With that, a New Jersey music teacher named Joel Phillips won in 2015. There were lesser awards, too, for subcategories like adventure and children’s literature; dishonorable mentions celebrated sentences about fuzzy memories of “a balmy night in Cuba,” and a stout dwarf named Vangir. Per tradition, winners receive bupkis.
A bad-fiction contest easily becomes a hall of mirrors. If it’s amusingly bad, does that make it good? Can something be so good it’s bad? Too bad to be bad? Take Edward Bulwer-Lytton himself. The English writer published more than two dozen novels and stage plays before his death in 1873, but it was the first words of Paul Clifford in 1830 that brought him infamy: “It was a dark and stormy night; the rain fell in torrents — except at occasional intervals, when it was checked by a violent gust of wind which swept up the streets (for it is in London that our scene lies), rattling along the housetops, and fiercely agitating the scanty flame of the lamps that struggled against the darkness.”

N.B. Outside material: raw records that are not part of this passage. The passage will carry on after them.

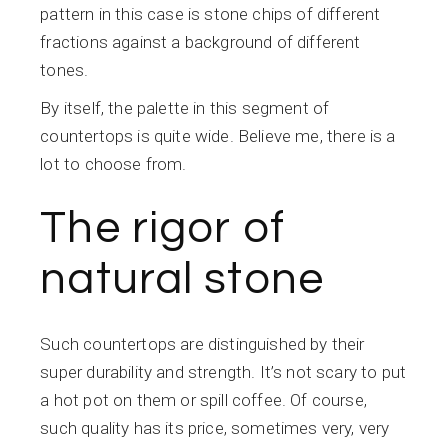
pattern in this case is stone chips of different
fractions against a background of different
tones.
By itself, the palette in this segment of
countertops is quite wide. Believe me, there is a
lot to choose from.
The rigor of
natural stone
Such countertops are distinguished by their
super durability and strength. It’s not scary to put
a hot pot on them or spill coffee. Of course,
such quality has its price, sometimes very, very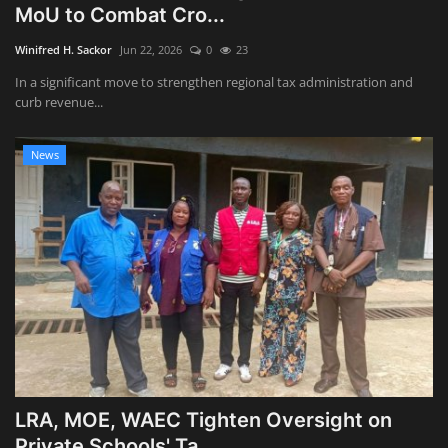
MoU to Combat Cro...
Winifred H. Sackor
Jun 22, 2026
0
23
In a significant move to strengthen regional tax administration and
curb revenue...
News
LRA, MOE, WAEC Tighten Oversight on
Private Schools' Ta...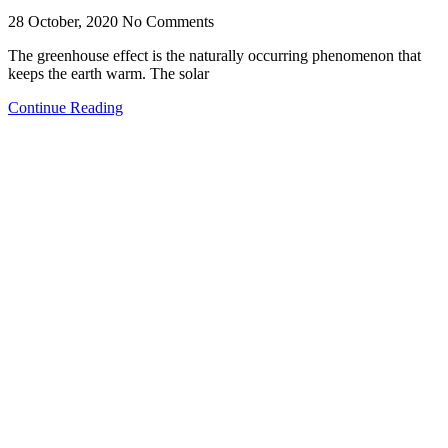
28 October, 2020
No Comments
The greenhouse effect is the naturally occurring phenomenon that
keeps the earth warm. The solar
Continue Reading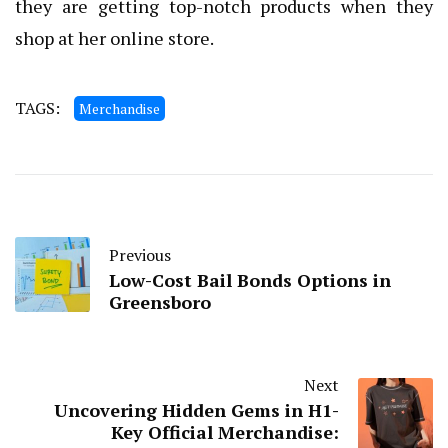
they are getting top-notch products when they
shop at her online store.
TAGS:
Merchandise
Previous
Low-Cost Bail Bonds Options in
Greensboro
Next
Uncovering Hidden Gems in H1-
Key Official Merchandise: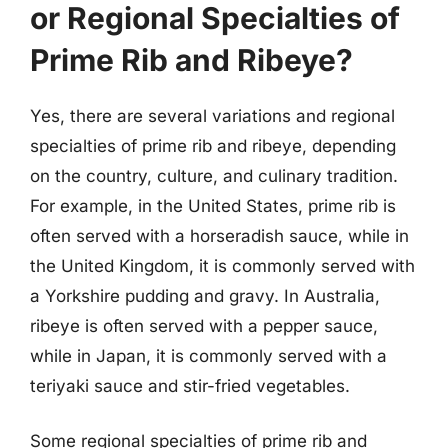
or Regional Specialties of
Prime Rib and Ribeye?
Yes, there are several variations and regional
specialties of prime rib and ribeye, depending
on the country, culture, and culinary tradition.
For example, in the United States, prime rib is
often served with a horseradish sauce, while in
the United Kingdom, it is commonly served with
a Yorkshire pudding and gravy. In Australia,
ribeye is often served with a pepper sauce,
while in Japan, it is commonly served with a
teriyaki sauce and stir-fried vegetables.
Some regional specialties of prime rib and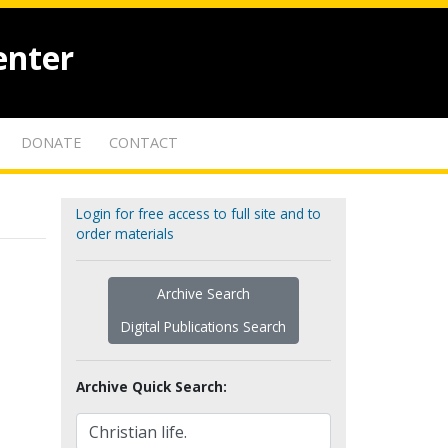
enter
DONATE
CONTACT
Login for free access to full site and to
order materials
Archive Search
Digital Publications Search
Archive Quick Search: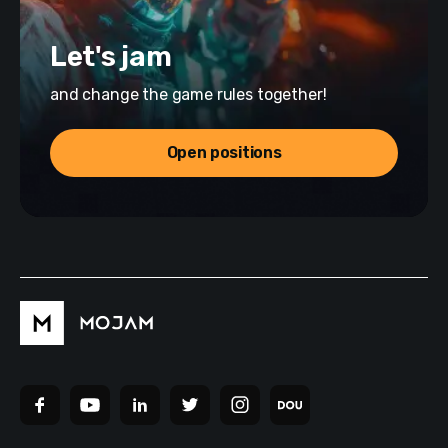
Let's jam
and change the game rules together!
Open positions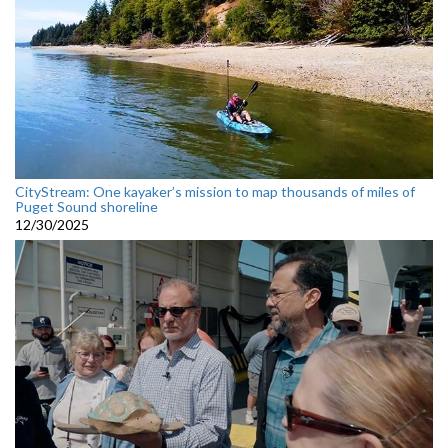
CityStream: One kayaker’s mission to map thousands of miles of
Puget Sound shoreline
12/30/2025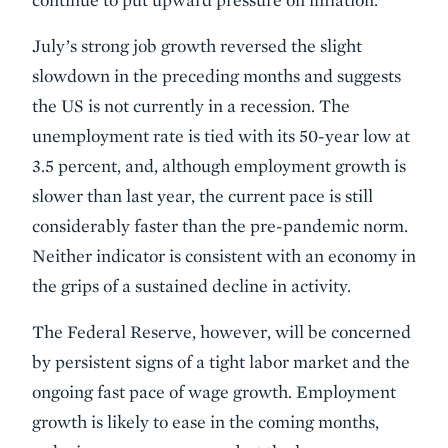
July’s strong job growth reversed the slight
slowdown in the preceding months and suggests
the US is not currently in a recession. The
unemployment rate is tied with its 50-year low at
3.5 percent, and, although employment growth is
slower than last year, the current pace is still
considerably faster than the pre-pandemic norm.
Neither indicator is consistent with an economy in
the grips of a sustained decline in activity.
The Federal Reserve, however, will be concerned
by persistent signs of a tight labor market and the
ongoing fast pace of wage growth. Employment
growth is likely to ease in the coming months,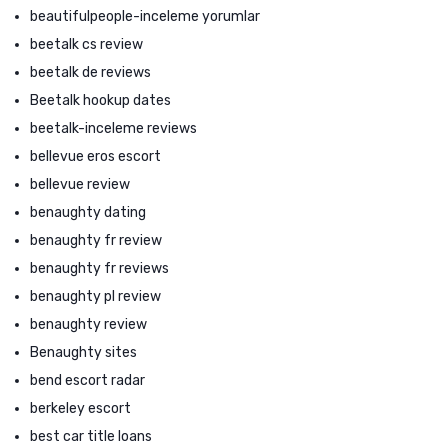
beautifulpeople-inceleme yorumlar
beetalk cs review
beetalk de reviews
Beetalk hookup dates
beetalk-inceleme reviews
bellevue eros escort
bellevue review
benaughty dating
benaughty fr review
benaughty fr reviews
benaughty pl review
benaughty review
Benaughty sites
bend escort radar
berkeley escort
best car title loans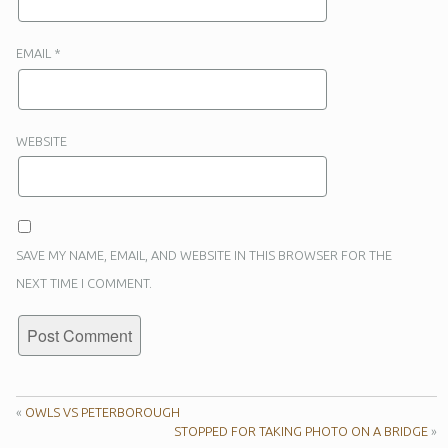
EMAIL
*
WEBSITE
SAVE MY NAME, EMAIL, AND WEBSITE IN THIS BROWSER FOR THE
NEXT TIME I COMMENT.
«
OWLS VS PETERBOROUGH
STOPPED FOR TAKING PHOTO ON A BRIDGE
»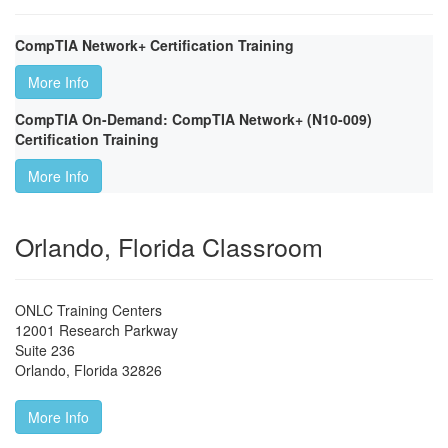
CompTIA Network+ Certification Training
More Info
CompTIA On-Demand: CompTIA Network+ (N10-009)
Certification Training
More Info
Orlando, Florida Classroom
ONLC Training Centers
12001 Research Parkway
Suite 236
Orlando
,
Florida
32826
More Info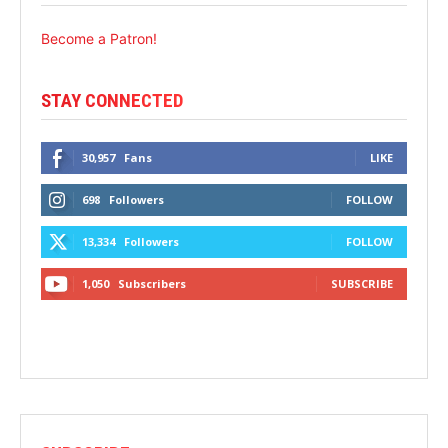
Become a Patron!
STAY CONNECTED
30,957
Fans
LIKE
698
Followers
FOLLOW
13,334
Followers
FOLLOW
1,050
Subscribers
SUBSCRIBE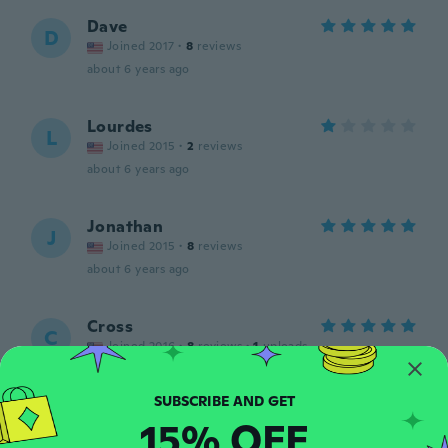
Dave
D
Joined 2017
·
8
reviews
about 6 years ago
Lourdes
L
Joined 2015
·
2
reviews
about 6 years ago
Jonathan
J
Joined 2015
·
8
reviews
about 6 years ago
Cross
C
Joined 2016
·
8
reviews
·
1
uploads
Excellent
about 6 years ago
15% OFF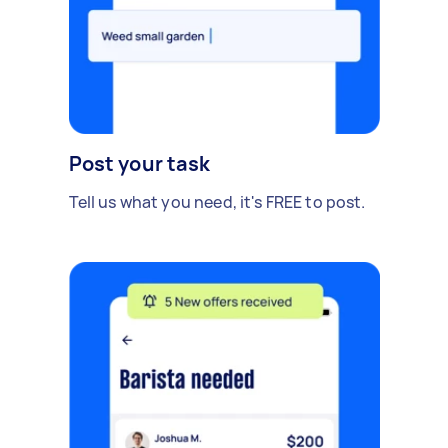
Post your task
Tell us what you need, it's FREE to post.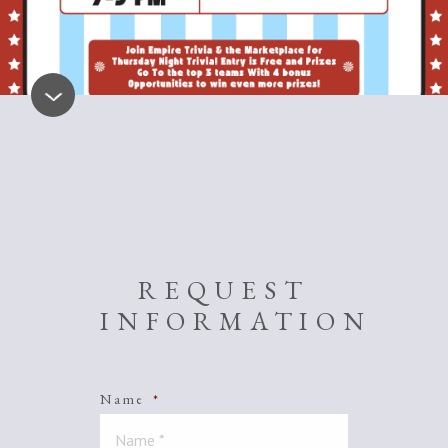
REQUEST
INFORMATION
Name
*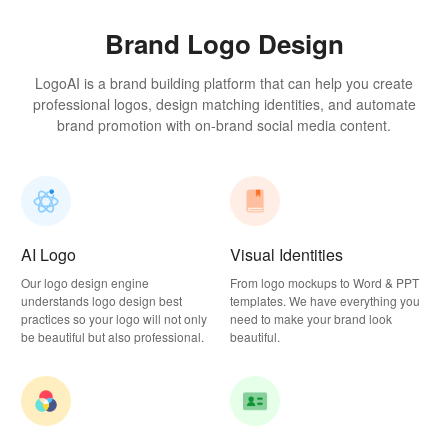
Brand Logo Design
LogoAI is a brand building platform that can help you create
professional logos, design matching identities, and automate
brand promotion with on-brand social media content.
AI Logo
Visual Identities
Our logo design engine
From logo mockups to Word & PPT
understands logo design best
templates. We have everything you
practices so your logo will not only
need to make your brand look
be beautiful but also professional.
beautiful.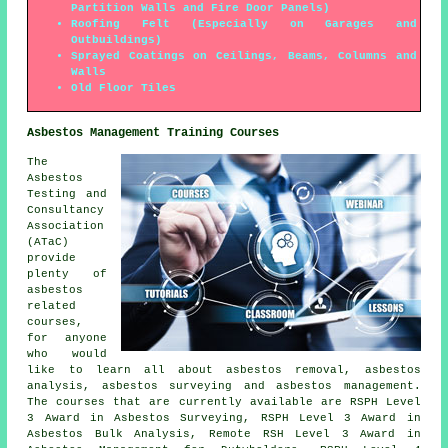
Partition Walls and Fire Door Panels)
Roofing Felt (Especially on Garages and
Outbuildings)
Sprayed Coatings on Ceilings, Beams, Columns and
Walls
Old Floor Tiles
Asbestos Management Training Courses
The
Asbestos
Testing and
Consultancy
Association
(ATaC)
provide
plenty of
asbestos
related
courses,
for anyone
who would
like to learn all about asbestos removal, asbestos
analysis, asbestos surveying and asbestos management.
The courses that are currently available are RSPH Level
3 Award in Asbestos Surveying, RSPH Level 3 Award in
Asbestos Bulk Analysis, Remote RSH Level 3 Award in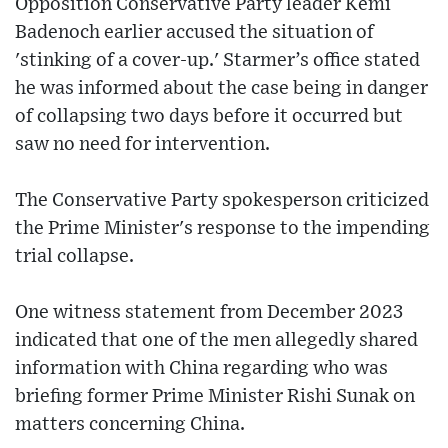
Opposition Conservative Party leader Kemi
Badenoch earlier accused the situation of
'stinking of a cover-up.' Starmer’s office stated
he was informed about the case being in danger
of collapsing two days before it occurred but
saw no need for intervention.
The Conservative Party spokesperson criticized
the Prime Minister's response to the impending
trial collapse.
One witness statement from December 2023
indicated that one of the men allegedly shared
information with China regarding who was
briefing former Prime Minister Rishi Sunak on
matters concerning China.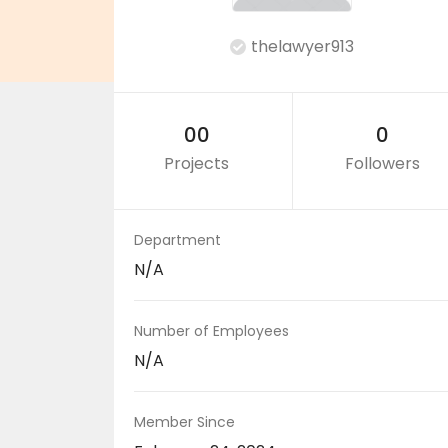
thelawyer913
00
0
Projects
Followers
Department
N/A
Number of Employees
N/A
Member Since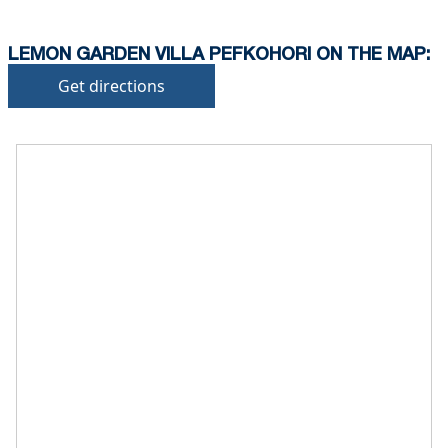
deposit will be required)
LEMON GARDEN VILLA PEFKOHORI ON THE MAP:
Get directions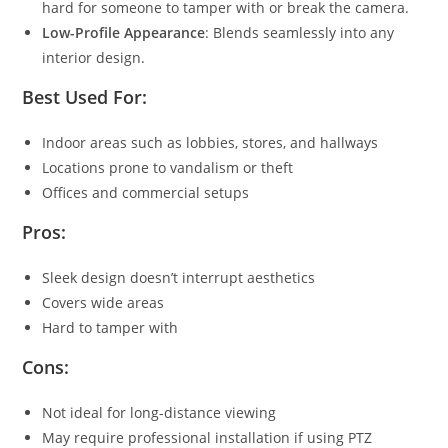
hard for someone to tamper with or break the camera.
Low-Profile Appearance
: Blends seamlessly into any
interior design.
Best Used For:
Indoor areas such as lobbies, stores, and hallways
Locations prone to vandalism or theft
Offices and commercial setups
Pros:
Sleek design doesn’t interrupt aesthetics
Covers wide areas
Hard to tamper with
Cons:
Not ideal for long-distance viewing
May require professional installation if using PTZ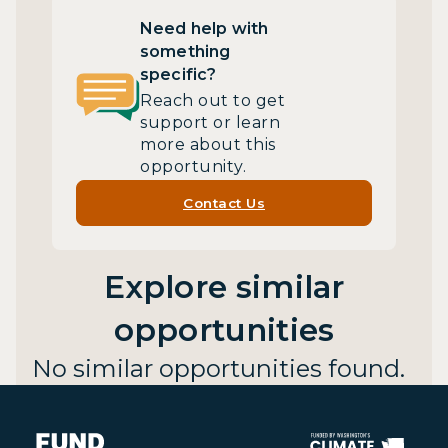
Need help with
something
specific?
Reach out to get
support or learn
more about this
opportunity.
Contact Us
Explore similar
opportunities
No similar opportunities found.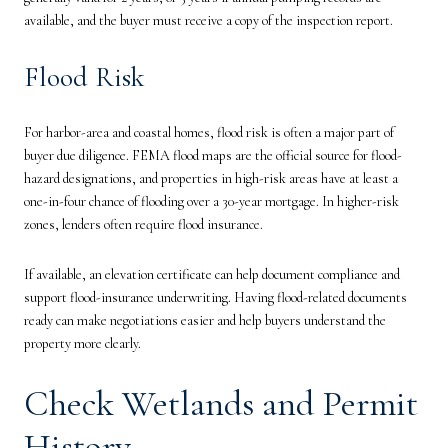
available, and the buyer must receive a copy of the inspection report.
Flood Risk
For harbor-area and coastal homes, flood risk is often a major part of
buyer due diligence. FEMA flood maps are the official source for flood-
hazard designations, and properties in high-risk areas have at least a
one-in-four chance of flooding over a 30-year mortgage. In higher-risk
zones, lenders often require flood insurance.
If available, an elevation certificate can help document compliance and
support flood-insurance underwriting. Having flood-related documents
ready can make negotiations easier and help buyers understand the
property more clearly.
Check Wetlands and Permit
History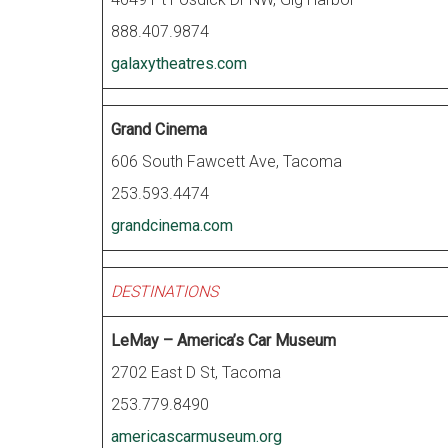
888.407.9874
galaxytheatres.com
Grand Cinema
606 South Fawcett Ave, Tacoma
253.593.4474
grandcinema.com
DESTINATIONS
LeMay – America’s Car Museum
2702 East D St, Tacoma
253.779.8490
americascarmuseum.org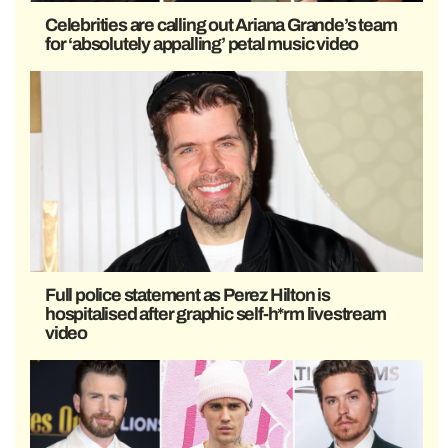
Celebrities are calling out Ariana Grande’s team
for ‘absolutely appalling’ petal music video
Full police statement as Perez Hilton is
hospitalised after graphic self-h*rm livestream
video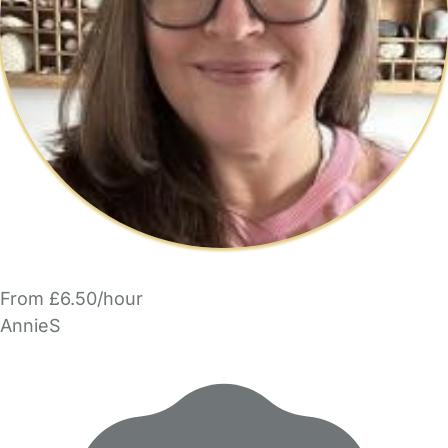
From £6.50/hour
AnnieS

Rice named his contest for this famously purple bit of writing — but in recent years came to wonder if he, and we, had missed the point. A little research revealed that those first seven words were already a cliché in Dutch storytelling tradition. The flourishes Bulwer-Lytton added (the occasional intervals, the scanty flame) were a wink; in a sense, Bulwer-Lytton was the first-ever Bulwer-Lytton contestant.
“Ben Franklin had one of those dry, scaly scalps, more especially as he became older, and the inside of his wig was coated with selsun seeds sprouted in Maine.”
That one’s from John Holmes, a Floridian and serial submitter — sometimes half a dozen entries a day. Holmes wrote to me, “I like my endings to be the bad bits, the clumsy, the surprising, the unexpected, and my beginnings to be intriguing and to involve, to the point of being good.”
Rice has spent decades not just honoring the bad, but reverse-engineering a definition of what’s good. Lampoon the florid and the overwrought and the dull and the sentimental and the hackneyed for long enough and what’s left, perhaps, is Proust, and Woolf, and Dickens. But Rice seems less interested in outlining some definitive taxonomy of Great Literature and more taken with the ordinary people he hears from every day. He keeps in touch with entrants from years back, gets excited when a return address is somewhere neat. Not one auto-reply goes out; everyone gets a handcrafted response. “What kind of day are you having in Oshkosh?” he’ll ask. Travel tips are exchanged, golf opinions ventured.
In those correspondences lurks a deeper and unspoken exchange — a compact, of sorts, to keep one tiny, absurd corner of literature alive. “The world is divided into readers and nonreaders,” Rice said, “and you can always tell. Think of Reagan’s incredulity at new ideas. That’s no reader. Then there’s Truman, who didn’t have a college degree but was a reader at heart, and cared about ideas and empathy.”
He thought a moment. “It may be harder to find us these days,” he added, “but the word people are still out there. The contest shows me that.”